Test & Research Centre urges trades to be careful with ladders

Test & Research Centre is urging the trades to be vigilant when it comes to the equipment they use on site.

Test & Research Centre, the not-for-profit testing facility for work at height equipment, has seen its fair share of dodgy ladders. But when their team was asked to examine a suspicious shipment intercepted by Trading Standards at the Port of Felixtowe in February 2021, even they were shocked at just how dangerous these products turned out to be.

The ladders were a type of telescopic standing ladder – ones that can be used in standing mode (like a step ladder) or leaning ladder mode (like an extension ladder). They were labelled ‘EN 131’, implying that they complied with the European standard for ladders.
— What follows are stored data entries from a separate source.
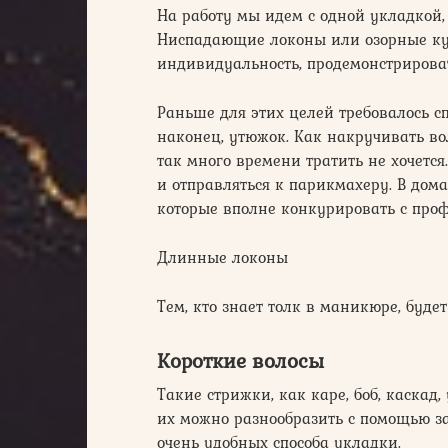
На работу мы идем с одной укладкой, 
Ниспадающие локоны или озорные ку
индивидуальность, продемонстрироват
Раньше для этих целей требовалось сп
наконец, утюжок. Как накручивать вол
так много времени тратить не хочется
и отправляться к парикмахеру. В дом
которые вполне конкурировать с проф
Длинные локоны
Тем, кто знает толк в маникюре, буде
Короткие волосы
Такие стрижки, как каре, боб, каскад
их можно разнообразить с помощью 
очень удобных способа укладки.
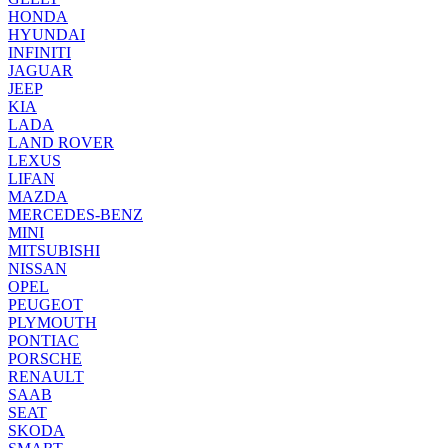
HONDA
HYUNDAI
INFINITI
JAGUAR
JEEP
KIA
LADA
LAND ROVER
LEXUS
LIFAN
MAZDA
MERCEDES-BENZ
MINI
MITSUBISHI
NISSAN
OPEL
PEUGEOT
PLYMOUTH
PONTIAC
PORSCHE
RENAULT
SAAB
SEAT
SKODA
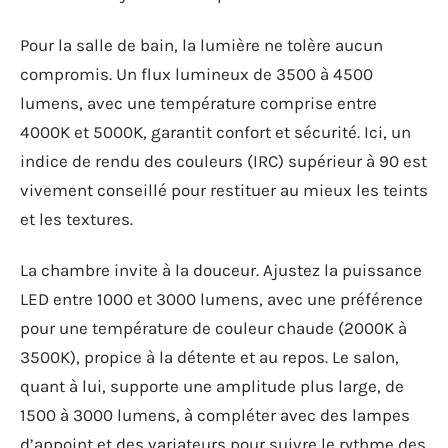
Pour la salle de bain, la lumière ne tolère aucun
compromis. Un flux lumineux de 3500 à 4500
lumens, avec une température comprise entre
4000K et 5000K, garantit confort et sécurité. Ici, un
indice de rendu des couleurs (IRC) supérieur à 90 est
vivement conseillé pour restituer au mieux les teints
et les textures.
La chambre invite à la douceur. Ajustez la puissance
LED entre 1000 et 3000 lumens, avec une préférence
pour une température de couleur chaude (2000K à
3500K), propice à la détente et au repos. Le salon,
quant à lui, supporte une amplitude plus large, de
1500 à 3000 lumens, à compléter avec des lampes
d’appoint et des variateurs pour suivre le rythme des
However, missing contact details, product codes and manufacture dates, plus the presence of an illegal ‘CE’ mark, raised suspicions with Suffolk County Council Trading Standards. Within a few days, the ladder was in the test lab at Test & Research Centre undergoing an assessment.
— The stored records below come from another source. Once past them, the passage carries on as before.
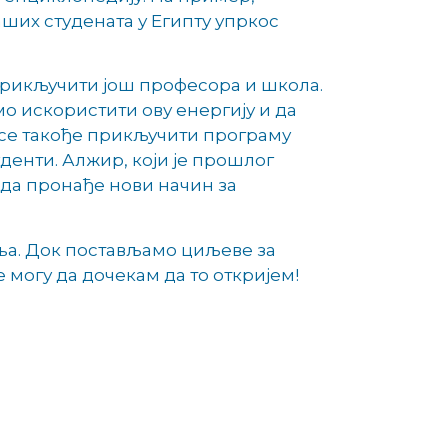
аших студената у Египту упркос
 прикључити још професора и школа.
о искористити ову енергију и да
е се такође прикључити програму
денти. Алжир, који је прошлог
да пронађе нови начин за
ња. Док постављамо циљеве за
е могу да дочекам да то откријем!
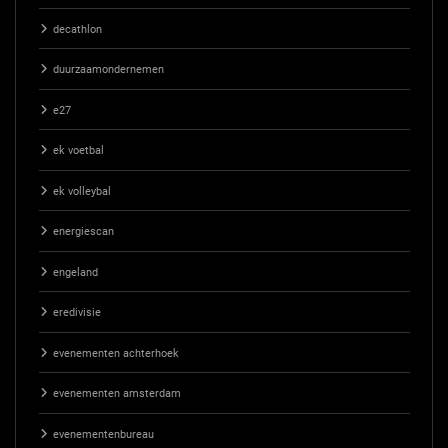
decathlon
duurzaamondernemen
e27
ek voetbal
ek volleybal
energiescan
engeland
eredivisie
evenementen achterhoek
evenementen amsterdam
evenementenbureau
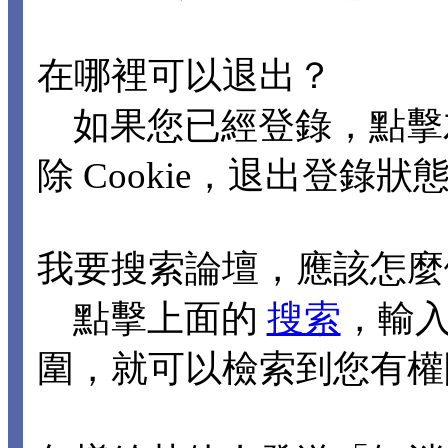
在哪裡可以退出？
如果您已經登錄，點擊
除 Cookie，退出登錄狀
我要搜索論壇，應該怎麼
點擊上面的
搜索
，輸
圍，就可以檢索到您有權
There’s a whole range of tests a ladder must pass before it can be labelled ‘EN 131’, including strength tests, slip tests and cyclic tests of the joints and connections. There are also specific requirements for materials and dimensions. This gives consumers confidence that their ladder meets basic safety standards.

The ladders in this shipment might have been labelled ‘EN 131’ but as Test & Research Centre were about to prove, they would fail many of the standard’s safety-critical tests in spectacular fashion.

Their testing found:

  • The base width was too small, making it unstable
  • The rung spacing was inconsistent, making falls more likely
  • No slip-resistant surface on half the rungs
  • It bent under pressure, up to 4x greater than the limit – you expect a ladder to be rigid and inflexible, but this was the opposite!
  • Mandatory safety markings and information were missing
  • The rungs could easily be pulled out of the stile – a most worrying finding, as it means the rung could collapse from under you
  • One stile cracked during the lightest load testing – a serious structural failure that put a halt to further testing

Due to the diligence of Trading Standards Officers at the Port of Felixstowe, 100 dangerous ladders were seized for further investigation. With the Test & Research Centre’s help, testing proved that those suspicions were correct and they were right to prevent them from entering the UK.
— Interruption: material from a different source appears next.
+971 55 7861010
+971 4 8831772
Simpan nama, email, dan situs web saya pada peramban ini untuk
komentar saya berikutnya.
The authorities are warning the trades to source safety equipment from reliable retailers: “When you’re shopping online, it is tempting to pick up those amazing deals that you see on social media or in online marketplaces,” declares Graham Crisp, Head of Suffolk County Council’s Trading Standards. “But if a price looks too good to be true, there’s usually a reason why. We encourage people to only make purchases from reputable retailers and to check the product for conformity to standards – if these marks are missing, the product hasn’t been tested to ensure it complies with the necessary safety requirements and could be a serious risk.”